→ Records supplied:
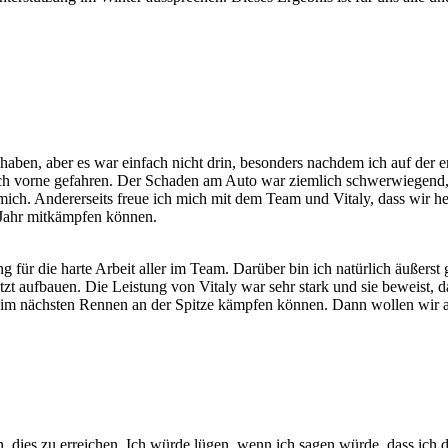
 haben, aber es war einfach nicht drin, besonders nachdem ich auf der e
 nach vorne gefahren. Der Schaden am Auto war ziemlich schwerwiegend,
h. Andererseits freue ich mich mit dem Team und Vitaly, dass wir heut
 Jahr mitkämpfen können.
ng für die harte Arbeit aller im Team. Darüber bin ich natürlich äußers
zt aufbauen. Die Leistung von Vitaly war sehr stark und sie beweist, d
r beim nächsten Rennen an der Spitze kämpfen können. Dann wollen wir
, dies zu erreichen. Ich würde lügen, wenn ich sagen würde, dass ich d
--
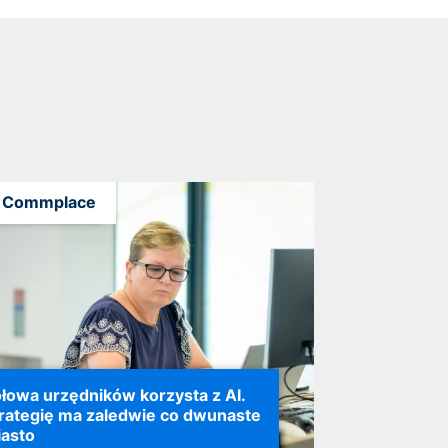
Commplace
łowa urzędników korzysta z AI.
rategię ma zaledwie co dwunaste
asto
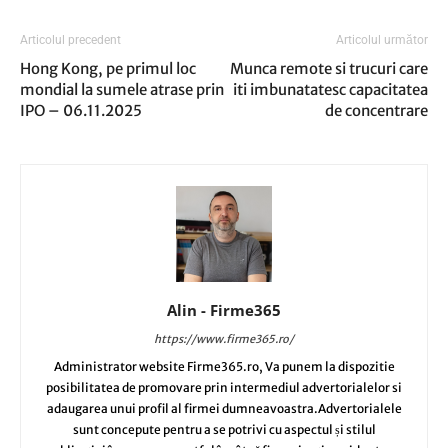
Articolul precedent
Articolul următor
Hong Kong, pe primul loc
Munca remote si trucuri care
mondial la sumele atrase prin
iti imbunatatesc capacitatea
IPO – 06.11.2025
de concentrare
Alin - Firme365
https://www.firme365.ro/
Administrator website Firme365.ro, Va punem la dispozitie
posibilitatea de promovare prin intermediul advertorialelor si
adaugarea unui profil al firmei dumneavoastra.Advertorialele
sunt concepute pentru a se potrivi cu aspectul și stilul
---
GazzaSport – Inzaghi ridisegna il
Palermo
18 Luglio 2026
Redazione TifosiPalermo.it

→ Exercise details:
A word-for-word copy of the lines above from the one with "Munca remote si trucuri care" through the one with "Administrator website Firme365.ro, Va", inclusive, is the only output wanted.

→ Answer box:
Munca remote si trucuri care
mondial la sumele atrase prin
iti imbunatatesc capacitatea
IPO – 06.11.2025
de concentrare
Alin - Firme365
https://www.firme365.ro/
Administrator website Firme365.ro, Va punem la dispozitie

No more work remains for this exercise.